Une formation qui lui permet de passer un an en Nouvelle-Calédonie en VSC (Volontariat Service Civique) à l’Institut Agronomique Néo-Calédonien. De retour dans la métropole en 2013, il occupe son premier poste au sein de la société d’énergies renouvelables RES à Avignon en qualité de chargé d’affaires environnement. “Je travaillais sur la prise en compte des impacts environnementaux des projets solaires et éoliens“, souligne Alexandre Thouzeau. Depuis juillet 2018, il a rejoint Quadran, producteur français d’électricité verte à Béziers. “En tant qu’ingénieur écologue, je suis le référent pour toutes les questions liées à la biodiversité sur les projets éoliens et solaires pour réduire les impacts ou les compenser notamment sur la faune : oiseaux, chauve-souris…“, explique le jeune trentenaire.
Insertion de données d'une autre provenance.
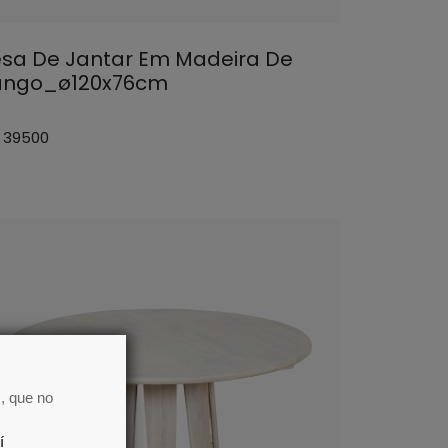
sa De Jantar Em Madeira De
ngo_ø120x76cm
: 39500
, que no
í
Récent, ce métier reste encore à défricher : il planche ainsi sur des dossiers de R&D, comme ce projet sur l’optimisation de la réglementation des éoliennes pour réduire la mortalité des chiroptères. “Mon objectif à terme est de devenir responsable d’un service environnement dans une entreprise comme Quadran ou au sein d’un bureau d’études en écologie“, conclut-il.